We hear a lot about historic preservation in Phoenix these days, when it comes to historic skyscrapers and mansions, but not as often when it comes to dilapidated affordable housing projects.

Now, a 38-acre public housing project in south Phoenix called Coffelt-Lamoreaux that was facing demolition is being saved and renovated thanks to a deal between the County and a private developer.

“Not many people know it’s here, but it’s really a small city,” said Brian Swanton, Arizona market president for Gorman and Company, the company that’s redeveloping the property.

Coffelt-Lamoreaux was built in 1954 as low-income housing, and, when it’s full, almost 800 people live there.

“It’s really showing its age,” Swanton said.

He said the buildings are pretty solid, with concrete walls, but they have old swamp coolers that are inefficient and use a lot of water. There are also cracks in the walls.

“We have streets with potholes so large you could lose a small car in some of them!” he said.

A few years ago, the area was slated to be demolished. However, there are about 300 people living there. Swanton said they did a health impact assessment with the residents and it became very clear that they didn’t want to leave.

“Who are we to tell 300 households that no you have to move someplace else in the Valley?” he asked. “So, we felt it was our responsibility to try and preserve this property on behalf of the residents who want it to stay.”

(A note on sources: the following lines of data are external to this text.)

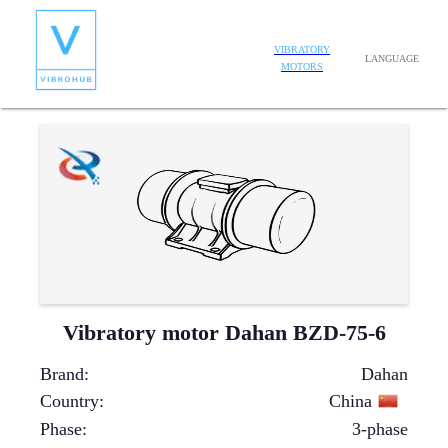
VIBRATORY
LANGUAGE
MOTORS
Vibratory motor Dahan BZD-75-6
Brand
:
Dahan
Country
:
China
Phase
:
3-phase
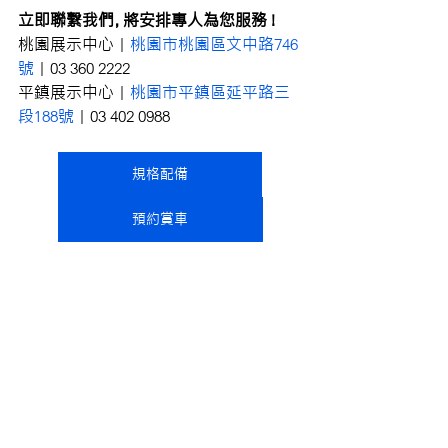
立即聯繫我們，將安排專人為您服務 !
桃園展示中心｜
桃園市桃園區文中路746
號
｜03 360 2222
平鎮展示中心｜
桃園市平鎮區延平路三
段188號
｜03 402 0988
規格配備
預約賞車
線上展間
查看全部
最新文章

Instead of misplacing the residents, the Maricopa County Housing Authority sold the project into a public-private housing partnership with Gorman and Company, a for-profit real estate development group that works with local governments to redevelop workforce housing across the state.

They got the site listed on the National Registry of Historic Places and they’ve come up with $44 million to renovate it.

The project is the also first in the state to use a U.S. Department of Housing and Urban Development (HUD) pilot program called the Rental Assistance Demonstration program that’s designed to save projects like this across the country.

According to Swanton, aging public housing projects are a growing problem across the country. HUD reports there is a $26 billion nationwide backlog of deferred maintenance on public housing properties.

“We need to find modern solutions to that problem,” Swanton said, “or else they’re going to simply crumble and be lost to the affordable housing stock all together.”